As for Dalston Theatre, which we did not mention in our election material, it’s hard to take seriously the idea that the eviction of hard-working shop-keepers and the demolition of an historical landmark for the sake of 19-story tower blocks of private flats is somehow a “trendy” issue.

Hackney Independent ran a completely positive election campaign that didn’t stoop to political smears and personal attacks on any of our opponents. Rightly or wrongly, we chose not to walk in the gutter. Perhaps we were naïve, but we genuinely believed – and still believe – that the reason most people get turned off by politics is just the kind of empty mud-slinging and spin that New Labour excels at.

BIZARRE

Events have veered off at an even stranger angle in recent weeks with allegations from Haggerston Councillor Jonathan McShane in the Hackney Gazette. McShane states that Hackney Independent are opposed to CCTV on purely civil liberties grounds, that we are campaigning for the 2012 Olympics bid to be transferred to Paris and, most bizarrely, that we want a brothel to be opened in Gillett Square, Dalston!

In reference to CCTV, this was an article published in our free newsletter this summer entitled `Who benefits from `ASBOTV’?’ The piece was a detailed examination of the sinister Digital Bridge project on the Haberdasher and Charles square estates. This is a proposed scheme in which residents, for a fee, can gain access to local CCTV cameras through their own television set. (See Summer 2006 newsletter on this website.)

The conclusion of this article was clear: `Hackney Independent have never had an “official position” on CCTV. We would like to start a real debate on the issue that doesn’t just accept New Labour’s solutions. After speaking to local people and doing surveys on estates we know that many people in Haggerston are pro-CCTV.’

OLYMPICS – GETTING A FAIR DEAL

The Olympics is coming to London in 2012. There is nothing that Hackney Independent or anybody else can do or say to change this fact. But what we can do is to try and ensure that the Olympic project benefits everybody rather than just the property developers and the politicians’ egos in City Hall. That means

*construction work that is well-paid, unionised and primarily draws its labour from the local area

*other forms of employment to meet a minimum standard London wage (as TELCO have campaigned for)

*social housing rather than private developments

*a building programme that respects local green space rather than bulldozing over it

*consultation that’s a genuine dialogue with local residents rather than the snooty dismissal to opposition that is always generated by the urban elite.

FAT CATS

Hackney Independent has no illusions that that the Olympics is about sport. It is about business and making money. As this process unfolds in the coming years we will work with others to ensure as much of the billions spent on this project benefits the working classes of East London as is possible. Having said that, we are sadly under no illusions that the usual fat-cats and prima-donna politicians will be those who most benefit…
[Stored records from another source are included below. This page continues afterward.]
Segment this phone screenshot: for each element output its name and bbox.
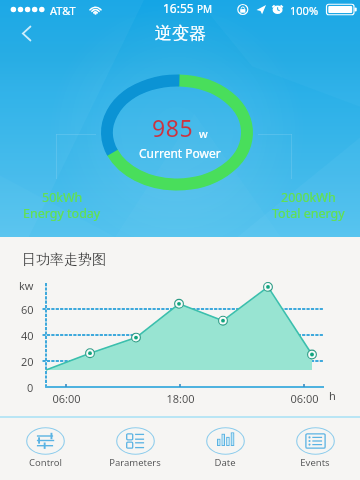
staticText: PM bbox=[197, 2, 213, 16]
button[interactable]: Back bbox=[8, 15, 44, 51]
staticText: 20 bbox=[21, 354, 34, 369]
staticText: 06:00 bbox=[52, 391, 81, 406]
staticText: Parameters bbox=[109, 456, 161, 469]
staticText: w bbox=[199, 126, 208, 141]
staticText: 40 bbox=[21, 328, 34, 343]
staticText: 2000kWh bbox=[281, 189, 336, 206]
button[interactable]: Parameters bbox=[90, 418, 180, 480]
staticText: Current Power bbox=[139, 145, 221, 161]
staticText: 100% bbox=[290, 3, 319, 18]
staticText: AT&T bbox=[50, 3, 76, 18]
staticText: Date bbox=[214, 456, 236, 469]
staticText: Energy today bbox=[23, 205, 101, 222]
staticText: 50kWh bbox=[42, 189, 83, 206]
staticText: h bbox=[329, 388, 336, 403]
staticText: 06:00 bbox=[290, 391, 319, 406]
staticText: 逆变器 bbox=[155, 23, 206, 44]
staticText: 985 bbox=[152, 112, 194, 143]
staticText: 0 bbox=[27, 380, 34, 395]
button[interactable]: Date bbox=[180, 418, 270, 480]
staticText: Events bbox=[300, 456, 330, 469]
staticText: Total energy bbox=[272, 205, 345, 222]
staticText: 60 bbox=[21, 302, 34, 317]
button[interactable]: Control bbox=[0, 418, 90, 480]
staticText: 18:00 bbox=[166, 391, 195, 406]
staticText: 16:55 bbox=[163, 0, 194, 16]
staticText: kw bbox=[19, 278, 34, 293]
staticText: Control bbox=[29, 456, 62, 469]
staticText: 日功率走势图 bbox=[22, 251, 106, 269]
button[interactable]: Events bbox=[270, 418, 360, 480]
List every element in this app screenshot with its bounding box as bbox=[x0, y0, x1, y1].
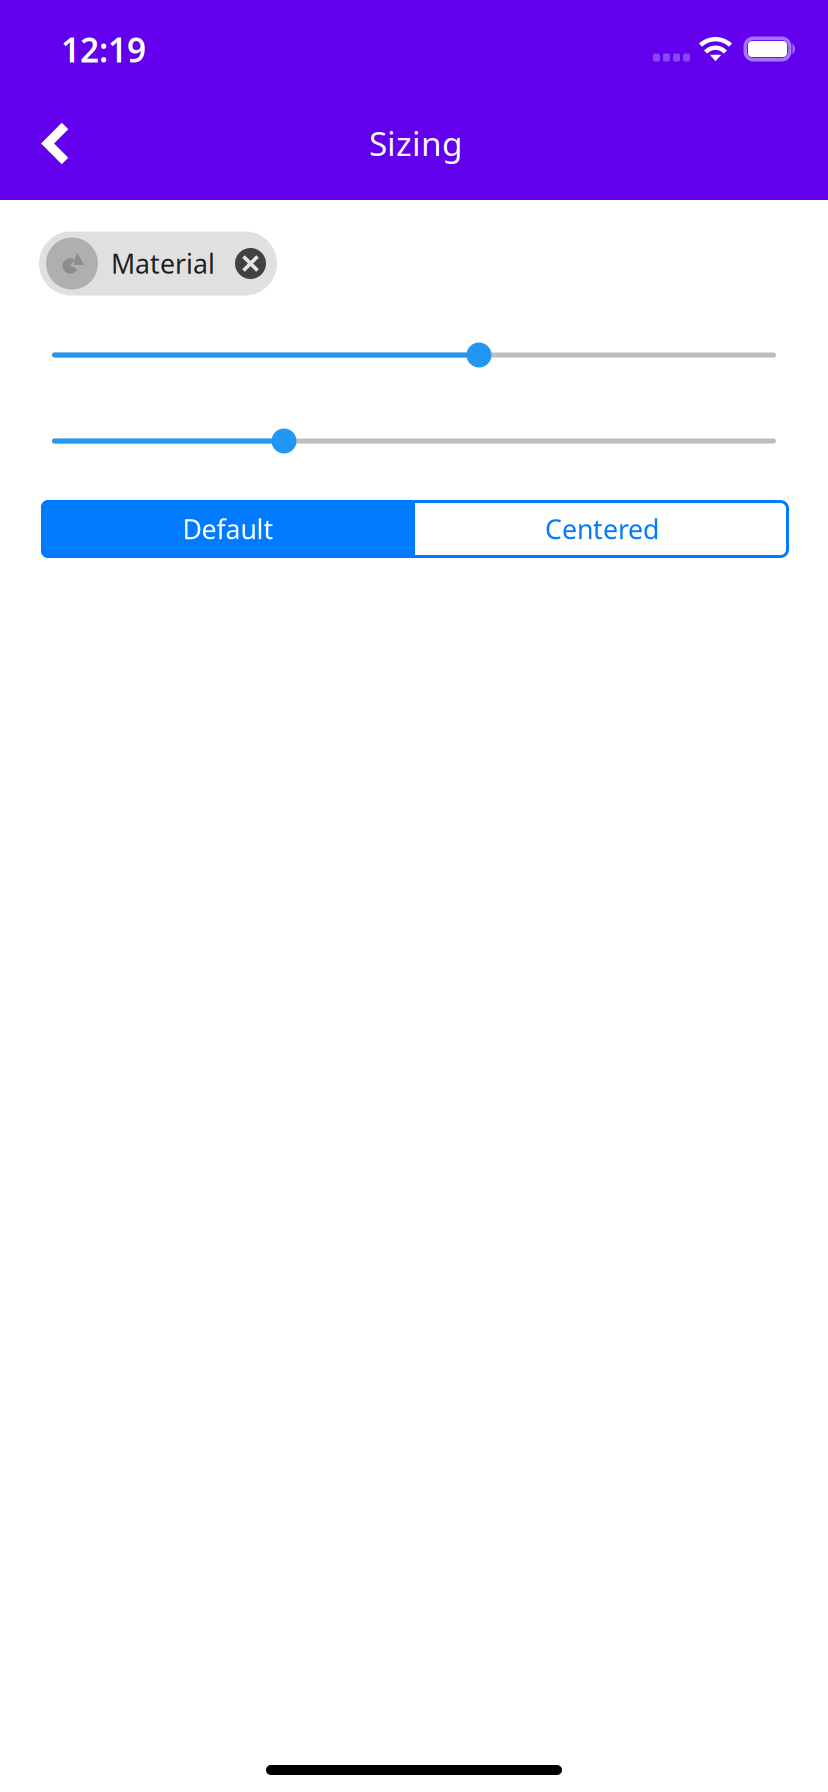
button[interactable]: Height bbox=[52, 421, 776, 461]
button[interactable]: Material bbox=[39, 232, 277, 296]
staticText: Material bbox=[111, 246, 215, 281]
button[interactable]: Back bbox=[6, 88, 106, 200]
staticText: Default bbox=[182, 511, 274, 547]
button[interactable]: Width bbox=[52, 335, 776, 375]
button[interactable]: Centered bbox=[415, 500, 789, 558]
button[interactable]: Default bbox=[41, 500, 415, 558]
staticText: Sizing bbox=[369, 121, 463, 165]
staticText: 12:19 bbox=[61, 27, 146, 72]
staticText: Centered bbox=[545, 511, 659, 547]
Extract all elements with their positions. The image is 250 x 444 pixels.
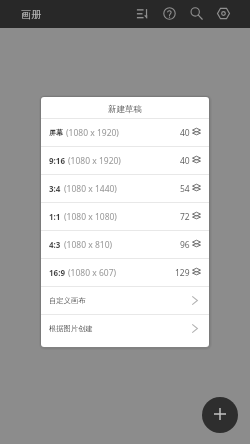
staticText: 4:3 — [49, 239, 61, 250]
button[interactable]: New — [202, 397, 238, 433]
staticText: 40 — [180, 127, 190, 139]
staticText: 16:9 — [49, 267, 65, 278]
staticText: 3:4 — [49, 183, 61, 194]
staticText: 画册 — [21, 8, 41, 21]
button[interactable]: Help — [156, 0, 183, 28]
staticText: 40 — [180, 155, 190, 167]
staticText: 96 — [180, 239, 190, 251]
button[interactable]: Sort — [129, 0, 156, 28]
staticText: (1080 x 1920) — [66, 127, 119, 139]
staticText: (1080 x 1080) — [64, 211, 117, 223]
button[interactable]: 1:1 — [41, 203, 209, 230]
button[interactable]: 16:9 — [41, 259, 209, 286]
button[interactable]: 根据图片创建 — [41, 315, 209, 342]
staticText: 9:16 — [49, 155, 65, 166]
button[interactable]: 屏幕 — [41, 119, 209, 146]
button[interactable]: 4:3 — [41, 231, 209, 258]
staticText: (1080 x 1920) — [68, 155, 121, 167]
staticText: 54 — [180, 183, 190, 195]
staticText: 1:1 — [49, 211, 61, 222]
staticText: 新建草稿 — [108, 104, 142, 115]
button[interactable]: 9:16 — [41, 147, 209, 174]
button[interactable]: Search — [183, 0, 210, 28]
staticText: 自定义画布 — [49, 296, 86, 305]
button[interactable]: 自定义画布 — [41, 287, 209, 314]
staticText: 129 — [175, 267, 190, 279]
staticText: 72 — [180, 211, 190, 223]
button[interactable]: 3:4 — [41, 175, 209, 202]
staticText: (1080 x 810) — [64, 239, 113, 251]
button[interactable]: Settings — [210, 0, 237, 28]
staticText: (1080 x 1440) — [64, 183, 117, 195]
staticText: 根据图片创建 — [49, 324, 93, 333]
staticText: 屏幕 — [49, 128, 63, 137]
staticText: (1080 x 607) — [68, 267, 117, 279]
Unfortunately, it may prove to be the case that the people of London – after 2012 and beyond – will wish that Paris had won this white-elephant after all. (Those interested in a critical analysis of 2012 are recommended the games monitor website at www.gamesmonitor.org.uk.)

PIMP MY PUBLIC SERVICES

The accusation that we are for building a brothel in Gillett Street has been adequately responded to in the letters pages of the Hackney Gazette, copies of which can be found in the `letters’ section of this website.
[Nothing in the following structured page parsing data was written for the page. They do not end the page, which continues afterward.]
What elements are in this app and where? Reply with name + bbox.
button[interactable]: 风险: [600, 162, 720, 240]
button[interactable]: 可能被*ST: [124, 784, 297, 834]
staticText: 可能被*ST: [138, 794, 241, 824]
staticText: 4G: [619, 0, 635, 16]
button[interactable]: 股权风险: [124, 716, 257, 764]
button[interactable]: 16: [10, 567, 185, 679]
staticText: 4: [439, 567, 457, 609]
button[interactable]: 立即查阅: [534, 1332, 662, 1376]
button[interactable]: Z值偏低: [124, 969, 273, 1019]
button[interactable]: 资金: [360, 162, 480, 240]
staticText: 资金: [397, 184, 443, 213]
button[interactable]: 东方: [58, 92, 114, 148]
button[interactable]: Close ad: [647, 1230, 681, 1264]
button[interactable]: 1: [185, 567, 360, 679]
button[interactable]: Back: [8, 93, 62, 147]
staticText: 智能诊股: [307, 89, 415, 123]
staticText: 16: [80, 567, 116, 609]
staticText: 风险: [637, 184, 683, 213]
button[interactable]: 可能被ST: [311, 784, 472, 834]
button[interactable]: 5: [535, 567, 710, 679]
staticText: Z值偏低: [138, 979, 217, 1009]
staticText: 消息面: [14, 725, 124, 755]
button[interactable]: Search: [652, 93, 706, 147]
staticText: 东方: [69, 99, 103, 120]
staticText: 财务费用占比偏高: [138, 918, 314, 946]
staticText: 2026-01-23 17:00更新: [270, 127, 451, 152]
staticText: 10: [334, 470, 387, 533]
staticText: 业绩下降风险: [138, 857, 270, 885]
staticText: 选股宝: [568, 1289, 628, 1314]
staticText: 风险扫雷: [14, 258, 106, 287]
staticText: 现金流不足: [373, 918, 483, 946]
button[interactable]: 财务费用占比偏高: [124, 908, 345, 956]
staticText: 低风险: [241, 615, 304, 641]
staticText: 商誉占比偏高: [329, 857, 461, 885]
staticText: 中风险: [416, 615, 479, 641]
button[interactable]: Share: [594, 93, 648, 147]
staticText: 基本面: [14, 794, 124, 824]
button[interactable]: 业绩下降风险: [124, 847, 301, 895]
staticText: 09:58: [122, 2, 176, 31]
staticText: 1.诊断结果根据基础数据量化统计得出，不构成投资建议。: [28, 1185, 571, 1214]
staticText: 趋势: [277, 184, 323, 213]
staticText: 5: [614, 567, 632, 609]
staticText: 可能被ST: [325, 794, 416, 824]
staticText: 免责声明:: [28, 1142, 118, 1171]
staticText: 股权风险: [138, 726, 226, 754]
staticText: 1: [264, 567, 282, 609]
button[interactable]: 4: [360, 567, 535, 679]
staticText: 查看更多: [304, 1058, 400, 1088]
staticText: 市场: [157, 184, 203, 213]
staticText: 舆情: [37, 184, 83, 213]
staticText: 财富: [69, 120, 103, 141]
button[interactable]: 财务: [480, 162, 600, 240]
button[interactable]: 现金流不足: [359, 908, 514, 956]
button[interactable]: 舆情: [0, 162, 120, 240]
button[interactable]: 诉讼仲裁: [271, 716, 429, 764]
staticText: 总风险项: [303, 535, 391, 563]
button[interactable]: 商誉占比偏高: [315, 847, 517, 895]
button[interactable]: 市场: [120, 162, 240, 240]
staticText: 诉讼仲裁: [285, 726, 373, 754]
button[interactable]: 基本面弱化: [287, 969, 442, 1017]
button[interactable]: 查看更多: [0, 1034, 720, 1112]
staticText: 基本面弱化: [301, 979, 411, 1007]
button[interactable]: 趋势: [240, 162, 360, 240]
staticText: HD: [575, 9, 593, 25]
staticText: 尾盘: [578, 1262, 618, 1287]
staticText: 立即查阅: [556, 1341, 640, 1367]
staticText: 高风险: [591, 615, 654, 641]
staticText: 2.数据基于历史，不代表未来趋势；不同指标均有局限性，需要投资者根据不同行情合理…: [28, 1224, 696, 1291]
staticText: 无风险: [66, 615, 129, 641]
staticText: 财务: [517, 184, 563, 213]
As Carl Taylor wrote: `Hackney Independent has no desire to see a brothel built in Gillett Square, or elsewhere.’ Arthur Shuter made the point: `The reality is that whole chunks of Hackney have been handed over to public and private property developers and are being converted to blocks of exclusive one and two-bedroom flats which are to be sold or let at prices that are increasingly beyond the means of even the middle classes for whom they are intended. The original residents of Hackney have two choices, live in squalor or move out.’

THE REAL ISSUES

Since the elections Hackney Independent has distributed two newsletters across the ward and organised two Kids Cinema shows, Labour has not put out a newsletter in the ward. The Hackney Labour website shows no updates since May. What a contrast to the months running up to the council elections when Labour was putting out regular newsletters and updating their website. We have said it before and we will say it again now: Labour lies to the working class during elections and ignores us in between.

Rather than address the real issues of social cleansing and the displacement of the poor in their vision of Hackney’s future, Labour can only resort to lies and spin. Pipe’s `I Love Hackney’ sloganeering is a piece of empty gush. Yes, Jules, we too `love’ Hackney – but we want a Hackney that values all its residents not just those who can afford to move in and live here.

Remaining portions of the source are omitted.